Available data =>
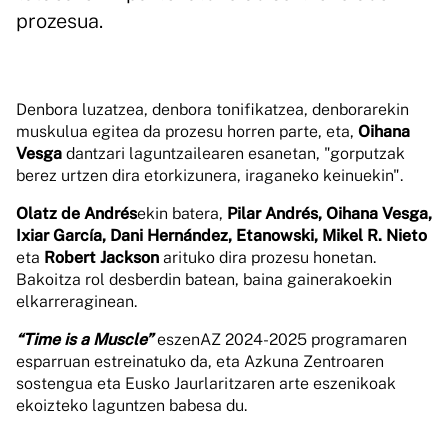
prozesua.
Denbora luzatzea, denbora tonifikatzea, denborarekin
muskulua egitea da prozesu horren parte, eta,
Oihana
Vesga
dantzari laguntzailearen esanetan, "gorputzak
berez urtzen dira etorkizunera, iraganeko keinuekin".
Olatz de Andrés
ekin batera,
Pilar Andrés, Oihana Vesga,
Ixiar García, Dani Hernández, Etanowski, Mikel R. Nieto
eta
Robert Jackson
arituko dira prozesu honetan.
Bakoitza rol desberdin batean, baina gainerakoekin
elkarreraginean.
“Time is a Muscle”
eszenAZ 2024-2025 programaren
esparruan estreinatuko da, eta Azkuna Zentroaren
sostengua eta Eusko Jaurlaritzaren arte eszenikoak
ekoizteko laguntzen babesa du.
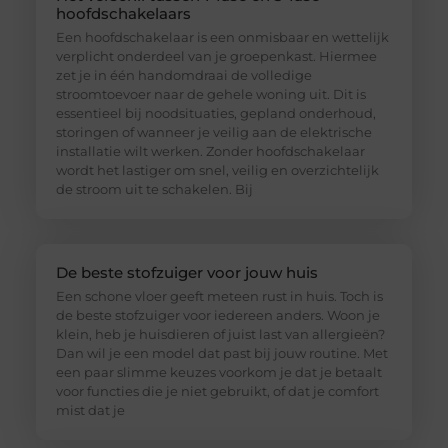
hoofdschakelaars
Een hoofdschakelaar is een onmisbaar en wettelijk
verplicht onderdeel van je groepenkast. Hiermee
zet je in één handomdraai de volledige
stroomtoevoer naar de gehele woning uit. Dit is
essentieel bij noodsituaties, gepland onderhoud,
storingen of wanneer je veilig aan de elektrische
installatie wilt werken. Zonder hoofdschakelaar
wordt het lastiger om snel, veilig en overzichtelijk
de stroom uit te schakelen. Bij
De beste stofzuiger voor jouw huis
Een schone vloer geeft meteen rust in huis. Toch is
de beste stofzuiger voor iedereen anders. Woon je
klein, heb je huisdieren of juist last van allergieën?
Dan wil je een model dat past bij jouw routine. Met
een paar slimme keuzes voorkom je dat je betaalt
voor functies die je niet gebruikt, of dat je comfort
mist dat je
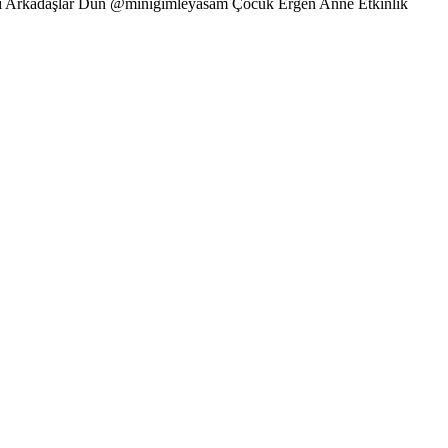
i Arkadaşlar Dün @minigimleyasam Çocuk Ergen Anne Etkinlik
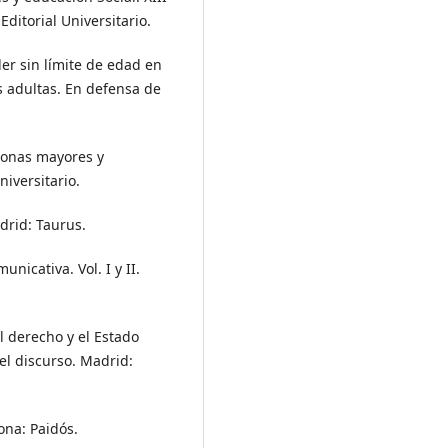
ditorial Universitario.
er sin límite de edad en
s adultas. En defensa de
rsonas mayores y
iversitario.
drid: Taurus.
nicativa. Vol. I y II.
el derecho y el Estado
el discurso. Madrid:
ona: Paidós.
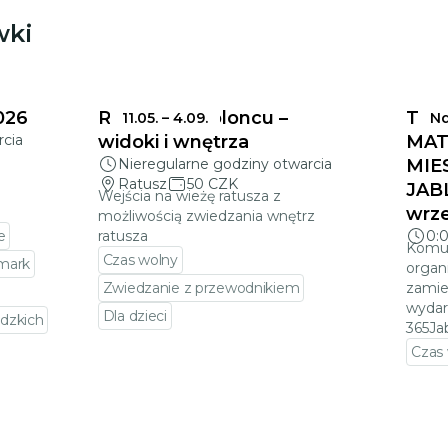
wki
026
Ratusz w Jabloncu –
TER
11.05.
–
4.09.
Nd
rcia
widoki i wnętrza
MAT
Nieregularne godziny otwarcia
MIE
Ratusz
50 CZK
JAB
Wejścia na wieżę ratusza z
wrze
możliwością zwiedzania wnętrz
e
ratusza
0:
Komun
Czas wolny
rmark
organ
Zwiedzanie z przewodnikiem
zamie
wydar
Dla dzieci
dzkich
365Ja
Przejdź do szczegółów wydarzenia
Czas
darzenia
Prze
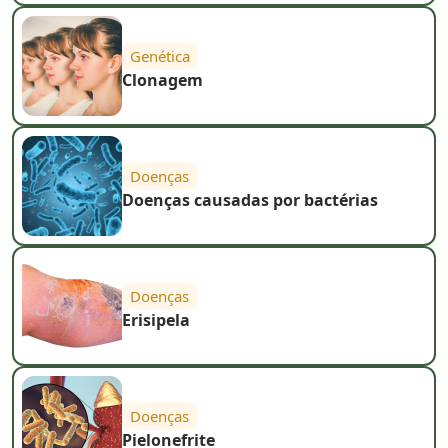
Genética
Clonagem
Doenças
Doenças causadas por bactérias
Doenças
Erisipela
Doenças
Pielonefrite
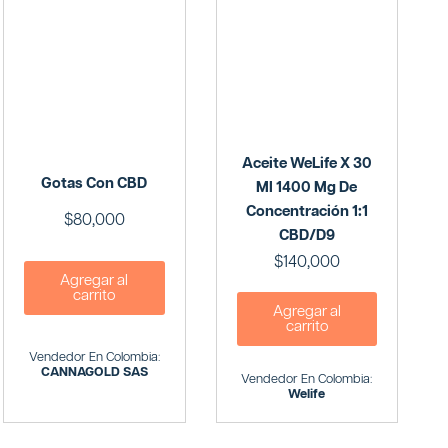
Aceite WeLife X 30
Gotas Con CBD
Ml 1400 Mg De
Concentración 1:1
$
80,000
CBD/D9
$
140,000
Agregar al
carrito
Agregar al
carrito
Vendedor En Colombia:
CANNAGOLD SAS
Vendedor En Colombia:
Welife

* * *

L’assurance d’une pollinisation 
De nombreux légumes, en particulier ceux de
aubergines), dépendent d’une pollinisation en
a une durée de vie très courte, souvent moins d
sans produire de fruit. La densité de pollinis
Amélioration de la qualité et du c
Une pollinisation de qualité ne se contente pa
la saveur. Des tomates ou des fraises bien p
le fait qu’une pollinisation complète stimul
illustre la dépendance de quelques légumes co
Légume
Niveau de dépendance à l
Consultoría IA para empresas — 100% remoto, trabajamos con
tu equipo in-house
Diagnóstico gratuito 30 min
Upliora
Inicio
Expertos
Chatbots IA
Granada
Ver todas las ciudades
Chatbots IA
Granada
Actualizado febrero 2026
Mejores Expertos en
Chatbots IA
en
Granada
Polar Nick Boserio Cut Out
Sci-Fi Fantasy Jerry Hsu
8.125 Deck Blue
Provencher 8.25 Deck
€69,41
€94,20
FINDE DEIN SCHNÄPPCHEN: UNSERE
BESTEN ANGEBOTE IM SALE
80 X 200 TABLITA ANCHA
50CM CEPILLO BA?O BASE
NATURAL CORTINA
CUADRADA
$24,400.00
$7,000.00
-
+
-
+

Exercise description =>
Select every line of the records holding the string "légumes".

Task answer =>
De nombreux légumes, en particulier ceux de
illustre la dépendance de quelques légumes co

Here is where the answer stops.